Practical Applications
Practical Applications Derived from the Paper
Below are practical, real-world applications that follow from the paper’s findings (extremizers of descendant integrals), its abstract optimization theorem and proof technique (symmetry + log-concavity ⇒ balanced maxima, concentrated minima), its formalization workflow (Lean blueprint), and its AI-assisted research methodology (IMProofBench, attribution practices).
Immediate Applications
- Academically tuned optimizers for enumerative geometry (academia, software)
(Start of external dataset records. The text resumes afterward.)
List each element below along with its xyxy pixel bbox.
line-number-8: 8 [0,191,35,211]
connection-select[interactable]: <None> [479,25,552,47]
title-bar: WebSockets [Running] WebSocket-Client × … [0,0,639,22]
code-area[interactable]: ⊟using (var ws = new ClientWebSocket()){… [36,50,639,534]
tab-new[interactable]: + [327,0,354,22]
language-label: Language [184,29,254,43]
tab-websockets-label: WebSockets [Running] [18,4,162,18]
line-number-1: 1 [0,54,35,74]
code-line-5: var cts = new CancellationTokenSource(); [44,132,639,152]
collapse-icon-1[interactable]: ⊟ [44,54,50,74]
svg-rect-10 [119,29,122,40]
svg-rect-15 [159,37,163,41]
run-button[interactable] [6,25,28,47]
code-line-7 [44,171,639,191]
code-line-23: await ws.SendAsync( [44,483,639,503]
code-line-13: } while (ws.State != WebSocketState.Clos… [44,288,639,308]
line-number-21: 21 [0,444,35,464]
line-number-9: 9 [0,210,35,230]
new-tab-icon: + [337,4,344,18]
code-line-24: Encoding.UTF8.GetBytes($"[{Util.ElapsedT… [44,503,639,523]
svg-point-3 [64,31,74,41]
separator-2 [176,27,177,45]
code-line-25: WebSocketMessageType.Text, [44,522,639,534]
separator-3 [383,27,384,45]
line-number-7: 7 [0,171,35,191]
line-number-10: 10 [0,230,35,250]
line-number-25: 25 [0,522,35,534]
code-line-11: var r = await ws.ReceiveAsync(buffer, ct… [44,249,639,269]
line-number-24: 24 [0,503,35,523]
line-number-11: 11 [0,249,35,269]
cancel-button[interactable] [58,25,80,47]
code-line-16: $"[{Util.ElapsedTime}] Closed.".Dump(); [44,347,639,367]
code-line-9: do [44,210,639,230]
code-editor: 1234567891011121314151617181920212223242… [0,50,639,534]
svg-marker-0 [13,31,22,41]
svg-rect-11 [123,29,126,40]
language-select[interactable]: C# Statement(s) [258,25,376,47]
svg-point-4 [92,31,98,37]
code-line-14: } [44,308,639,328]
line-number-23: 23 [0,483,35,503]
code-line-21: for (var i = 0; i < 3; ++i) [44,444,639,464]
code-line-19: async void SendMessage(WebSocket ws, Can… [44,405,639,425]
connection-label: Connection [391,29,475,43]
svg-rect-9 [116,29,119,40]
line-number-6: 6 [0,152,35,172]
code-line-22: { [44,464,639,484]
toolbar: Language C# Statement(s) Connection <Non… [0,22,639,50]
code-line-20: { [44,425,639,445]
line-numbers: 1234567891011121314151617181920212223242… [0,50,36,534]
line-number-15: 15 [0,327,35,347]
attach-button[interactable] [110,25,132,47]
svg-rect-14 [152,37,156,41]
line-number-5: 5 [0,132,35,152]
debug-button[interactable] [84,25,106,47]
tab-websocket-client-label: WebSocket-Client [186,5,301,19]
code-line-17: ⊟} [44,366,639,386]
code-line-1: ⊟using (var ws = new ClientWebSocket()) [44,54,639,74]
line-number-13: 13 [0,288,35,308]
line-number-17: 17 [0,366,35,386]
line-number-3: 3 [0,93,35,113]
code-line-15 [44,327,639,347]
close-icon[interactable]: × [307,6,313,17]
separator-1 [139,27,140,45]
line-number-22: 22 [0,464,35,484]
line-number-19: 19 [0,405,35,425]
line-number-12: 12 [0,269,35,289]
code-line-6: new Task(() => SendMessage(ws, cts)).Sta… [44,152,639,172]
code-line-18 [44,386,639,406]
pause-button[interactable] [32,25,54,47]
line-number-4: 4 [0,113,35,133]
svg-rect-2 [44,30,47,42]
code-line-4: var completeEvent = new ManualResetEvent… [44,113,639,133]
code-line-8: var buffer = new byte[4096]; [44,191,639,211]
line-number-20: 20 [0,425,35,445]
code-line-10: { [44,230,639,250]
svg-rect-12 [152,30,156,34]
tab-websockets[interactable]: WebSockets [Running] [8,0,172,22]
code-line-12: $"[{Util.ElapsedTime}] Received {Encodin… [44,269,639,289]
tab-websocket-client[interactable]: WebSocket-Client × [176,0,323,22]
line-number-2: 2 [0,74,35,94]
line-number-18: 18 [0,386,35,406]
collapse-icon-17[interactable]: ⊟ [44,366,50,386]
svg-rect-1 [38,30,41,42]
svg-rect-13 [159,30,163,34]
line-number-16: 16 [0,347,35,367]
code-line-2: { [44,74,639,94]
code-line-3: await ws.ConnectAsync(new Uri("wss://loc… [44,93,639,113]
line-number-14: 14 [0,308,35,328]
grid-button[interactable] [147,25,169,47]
- Use case: When searching over ψ-descendant invariants on M_{g,n}, the paper identifies where maxima (balanced exponents) and minima (fully concentrated) occur, immediately narrowing computational searches and bounding ranges.
- Tools/workflows: Add a “balance-first” optimization pass to Sage/admcycles scripts to prune search spaces; include automated checks that reduce to one-point invariants for minima using the string equation; unit tests built from the closed minimal value 1/(24g g!).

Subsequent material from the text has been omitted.